Alternative Basic Education
Nomadic pastoralists account for 65 per cent of the population in Somalia. To ensure children from nomadic communities also have access to quality basic education that can adapt to their lifestyle, UNICEF works with local authorities and other partners to support Alternative Basic Education (ABE). These interventions include temporary learning spaces, accelerated curriculum, flexible timetables, interactive radio instruction and appropriate and relevant reading materials, education kits, teacher resources, and other materials to help provide quality, relevant, and flexible educational opportunities for pastoralist children. UNICEF aims to provide access to Alternative Basic Education to 45,000 out-of-school children ages 6 to 14. Additional classrooms will be constructed in the existing alternative basic education centres, and innovative approaches to deliver education are promoted.

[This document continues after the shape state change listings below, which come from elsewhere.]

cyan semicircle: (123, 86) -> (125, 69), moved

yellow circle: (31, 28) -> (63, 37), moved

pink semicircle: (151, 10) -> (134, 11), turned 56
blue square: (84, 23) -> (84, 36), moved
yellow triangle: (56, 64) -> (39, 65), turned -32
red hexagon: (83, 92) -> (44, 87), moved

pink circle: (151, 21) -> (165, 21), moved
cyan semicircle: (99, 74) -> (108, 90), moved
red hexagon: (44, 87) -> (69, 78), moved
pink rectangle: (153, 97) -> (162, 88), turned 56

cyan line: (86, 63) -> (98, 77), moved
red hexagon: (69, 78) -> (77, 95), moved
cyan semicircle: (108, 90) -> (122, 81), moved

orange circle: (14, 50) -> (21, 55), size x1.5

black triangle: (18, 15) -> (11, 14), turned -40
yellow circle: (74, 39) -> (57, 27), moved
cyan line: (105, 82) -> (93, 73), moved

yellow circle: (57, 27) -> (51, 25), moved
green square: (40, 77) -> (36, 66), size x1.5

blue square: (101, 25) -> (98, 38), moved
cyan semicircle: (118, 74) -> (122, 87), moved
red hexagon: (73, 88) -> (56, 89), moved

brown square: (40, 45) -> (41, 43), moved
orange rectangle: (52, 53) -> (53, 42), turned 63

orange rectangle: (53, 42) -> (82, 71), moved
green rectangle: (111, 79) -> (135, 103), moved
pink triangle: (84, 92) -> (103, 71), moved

Out of School Youth and Skills Development
Young people make up nearly 70 per cent of Somalia’s population, yet often suffer due to limited education and employment opportunities. UNICEF works with communities to get young people back into school and work with youth who are out of the education system. UNICEF targets unemployed and vulnerable youth by providing access to life-skills based education programmes, youth education programmes, non-formal education programmes and youth internship programmes.

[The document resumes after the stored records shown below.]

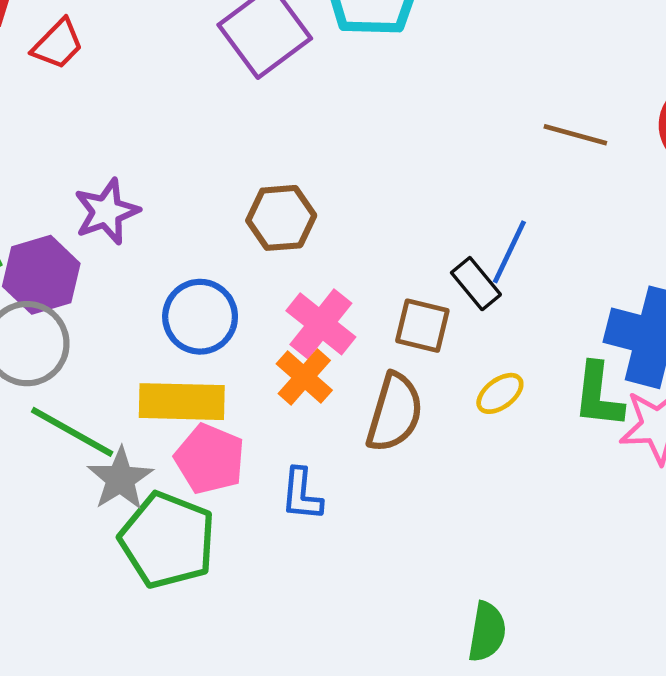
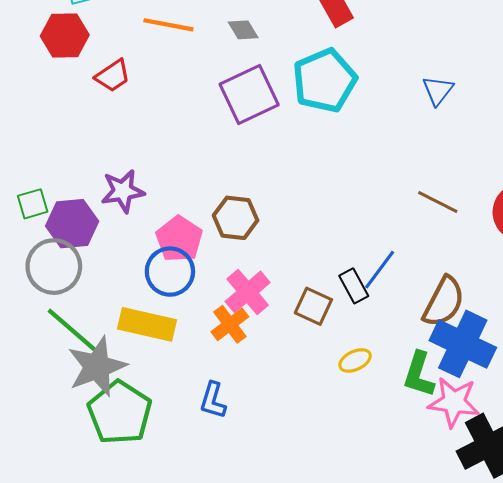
brown semicircle: (395, 412) -> (444, 302), moved
pink pentagon: (210, 459) -> (179, 239), moved
gray star: (120, 479) -> (97, 367), size x1.4

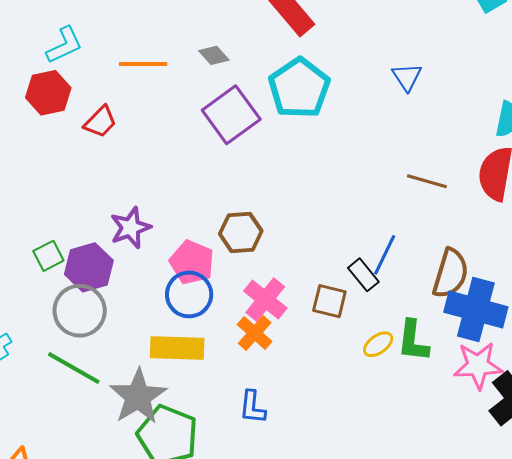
green line: (72, 330) -> (74, 368), moved
green L-shape: (419, 374) -> (413, 341), moved

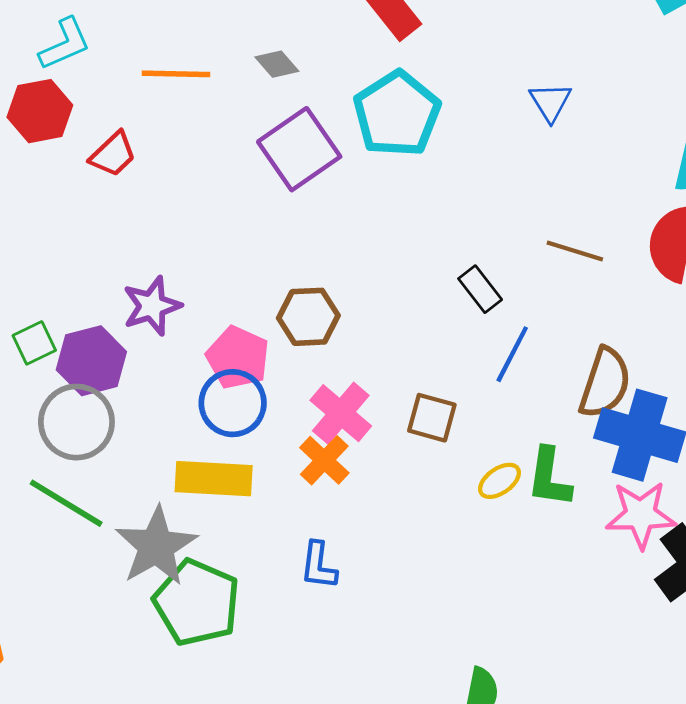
black rectangle: (363, 275) -> (480, 289), moved

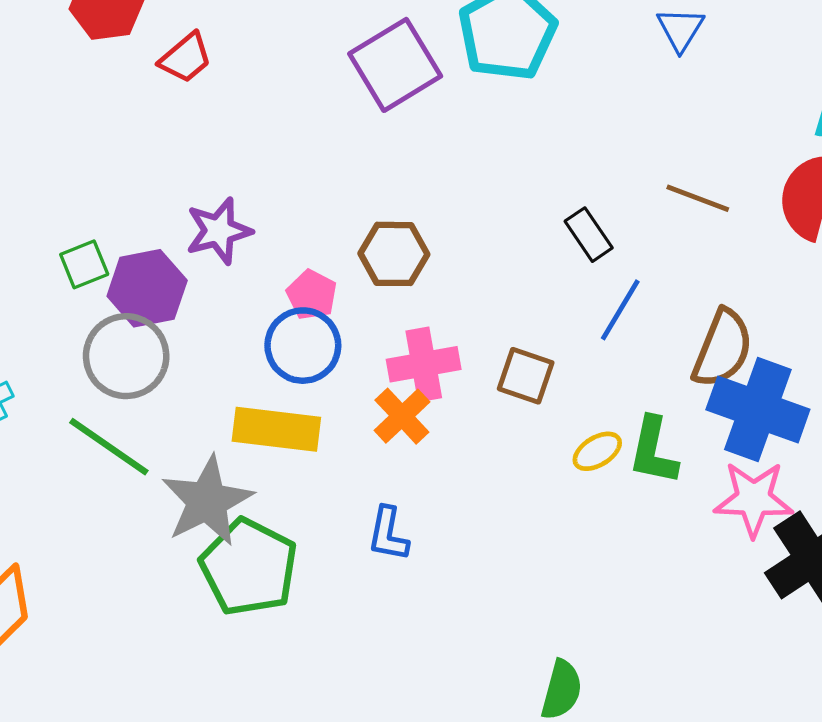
pink pentagon: (238, 358) -> (312, 295), size x0.7
pink cross: (341, 413) -> (424, 364), turned 36

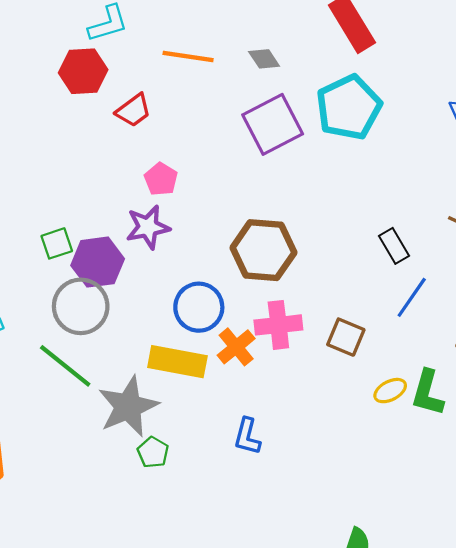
brown hexagon: (394, 254) -> (263, 250), size x1.4
pink pentagon: (312, 295) -> (161, 179), moved
orange cross: (402, 416) -> (236, 347), moved
green pentagon: (249, 567) -> (153, 452), size x0.5

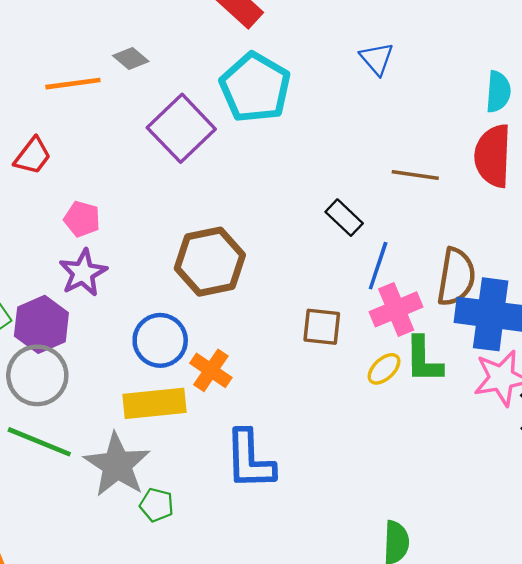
gray diamond: (264, 59) -> (131, 58), moved
pink cross: (278, 325) -> (396, 309), moved
blue L-shape: (247, 436) -> (250, 460), size x1.6

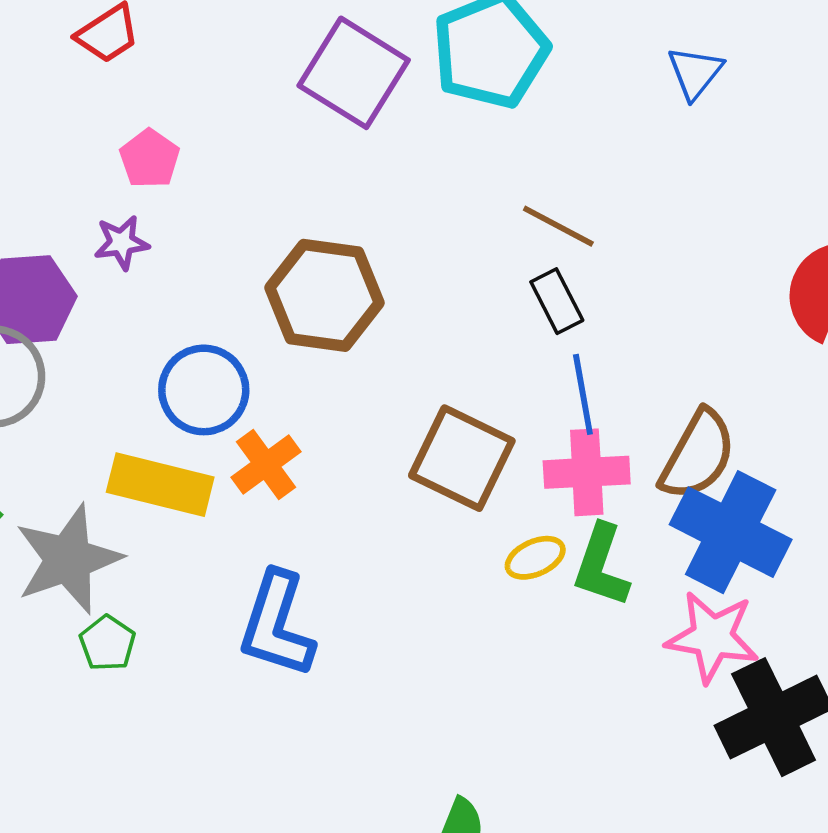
purple square: (181, 128) -> (354, 73), turned -34
brown line: (415, 175) -> (558, 226), moved
blue line: (378, 266) -> (583, 394), turned -48
purple star: (83, 273) -> (121, 243), size x0.7
brown square: (322, 327) -> (462, 458), size x1.5

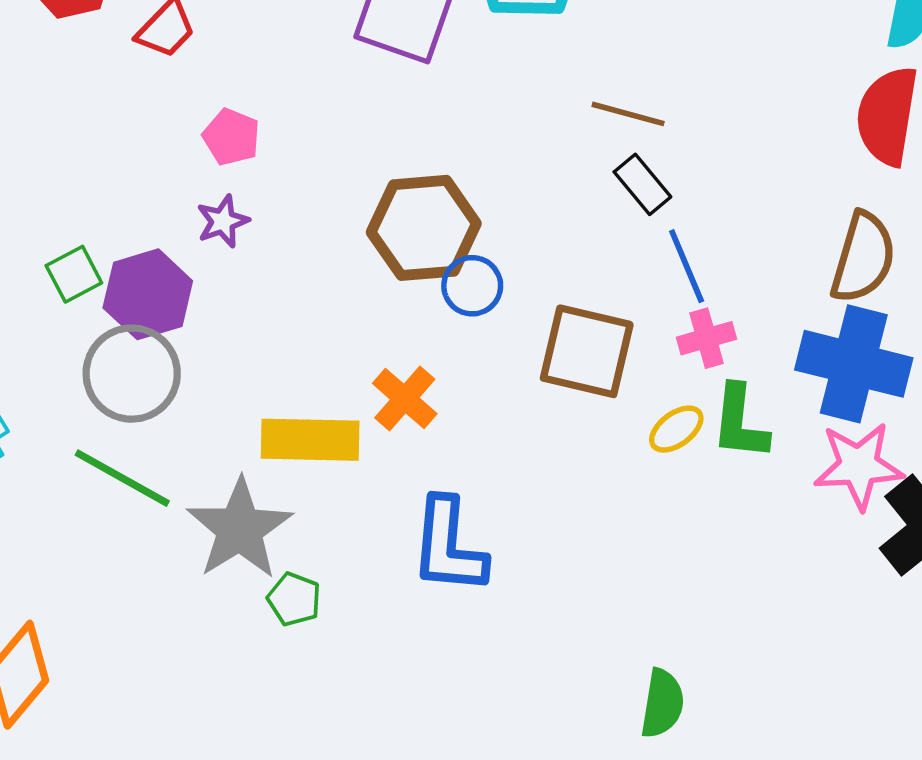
blue circle: (204, 390) -> (472, 286), moved, size x0.7
brown semicircle: (698, 455) -> (863, 258), moved
pink cross: (587, 472) -> (707, 338), size x0.7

In 2016, UNICEF also supported social mobilization campaigns across Somalia that resulted in the enrolment of over 4,240 additional girls in either formal or alternative basic education (approximately 42 per cent of new enrollments). UNICEF is implementing a youth employability skills initiative aimed at equipping out of school youth in southern and central Somalia with key technical and vocational skills enhancing their livelihood opportunities and meaningful contributions to their communities. This work has benefitted 2,370 youth (38 percent of which are female) through the youth education programme implemented in partnership with the Norwegian Refugee Council and life skills training in youth centres.

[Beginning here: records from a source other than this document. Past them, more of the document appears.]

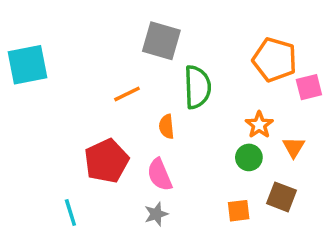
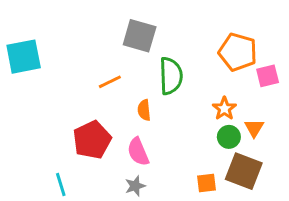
green circle: (249, 157) -> (229, 137), moved
brown square: (282, 197) -> (244, 171), size x1.4

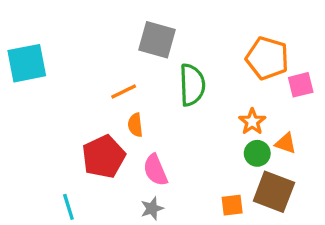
orange semicircle: (144, 110) -> (135, 125), moved
orange triangle: (254, 128) -> (286, 143), turned -42

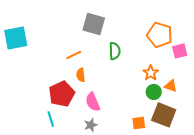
green semicircle: (192, 85) -> (115, 51), size x0.7
cyan line: (68, 207) -> (51, 119), moved

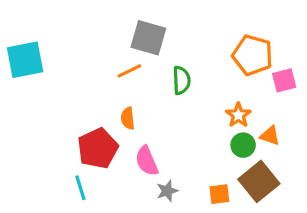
orange line: (74, 55) -> (129, 71), moved
brown square: (164, 115) -> (259, 181), turned 30
gray star: (91, 125) -> (167, 191), moved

Institutional Strengthening 
Although the role, reach and capacity of the Ministries of Education in overseeing the delivery of education has increased at central, regional and district level, a lack of financial, institutional and human capacity hinders the development of the Sector. UNICEF supports regional and district education offices in implementing monitoring of schools and performance of students and teachers.

UNICEF will continue to support the Education Sector Coordination Committee for better coordination of results. A teacher profile database for primary school teachers has been established in Somaliland and Puntland, and is underway for the Federal Government, enabling them to have better control over teacher payments. In addition to continued support for teacher incentives, UNICEF also supports the revision of the curriculum framework mainstreaming peacebuilding and reflecting regional priorities. At local levels, Community Education Committees (CECs) play a key role in school administration and in building community resilience, including support in school development plans.

Education in Emergencies 
Natural disasters, armed conflict and other crisis continue to impact children and education. To mitigate this impact and find ways to keep children in school – especially in times of emergency – education preparedness and response is increasing across Somalia. In 2016, UNICEF reached 38,080 children (46 per cent girls) with support with emergency education support (including provision of temporary learning spaces, learning materials and teacher training). Emergency education resources supported children in newly accessible areas, those living in IDP camps, and children affected by ongoing drought across Somalia. UNICEF also provides trainings and capacity building with ministries and partners to develop Early Warning and Early Action Plans.